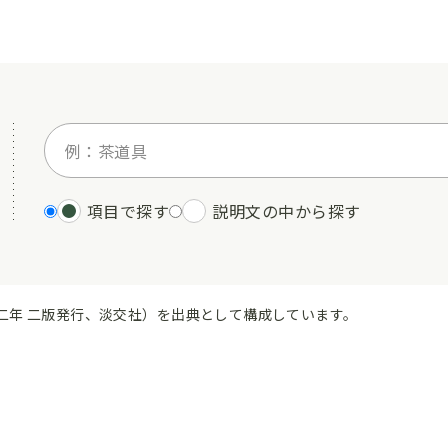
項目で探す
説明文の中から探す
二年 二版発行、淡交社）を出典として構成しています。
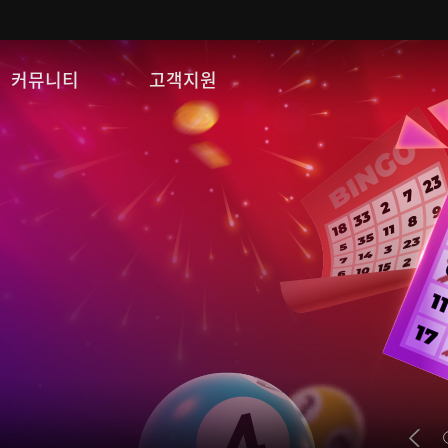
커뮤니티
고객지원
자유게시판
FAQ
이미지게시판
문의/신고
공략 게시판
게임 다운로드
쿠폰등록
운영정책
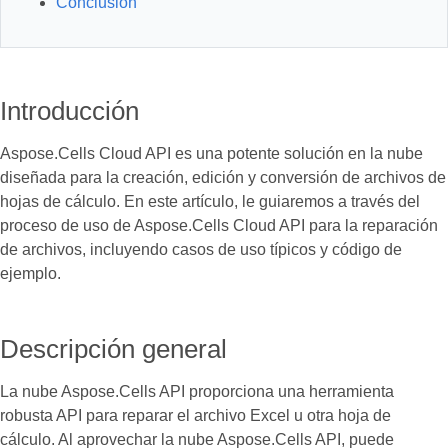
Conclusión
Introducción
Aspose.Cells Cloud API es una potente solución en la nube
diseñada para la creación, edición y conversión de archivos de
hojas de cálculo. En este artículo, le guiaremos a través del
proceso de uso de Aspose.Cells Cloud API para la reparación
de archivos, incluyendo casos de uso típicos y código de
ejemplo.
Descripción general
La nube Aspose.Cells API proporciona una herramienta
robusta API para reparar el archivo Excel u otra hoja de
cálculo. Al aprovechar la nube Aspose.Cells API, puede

____________

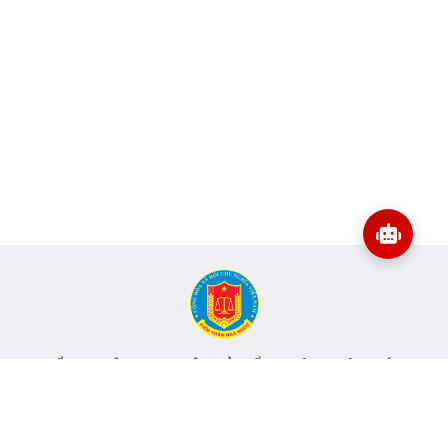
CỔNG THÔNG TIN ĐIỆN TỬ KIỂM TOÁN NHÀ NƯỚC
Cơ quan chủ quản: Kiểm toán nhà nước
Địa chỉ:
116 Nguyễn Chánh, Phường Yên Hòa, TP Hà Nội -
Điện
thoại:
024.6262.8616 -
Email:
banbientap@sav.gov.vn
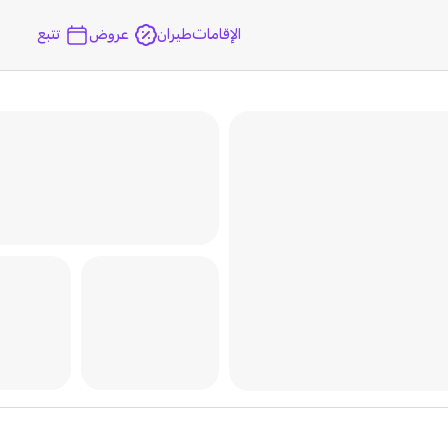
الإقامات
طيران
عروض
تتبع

____________

_TASK DETAILS_: When a line of the records above contains the string "Aspose", count it once; then give the total and nothing else.

_EXERCISE SOLUTION_: 4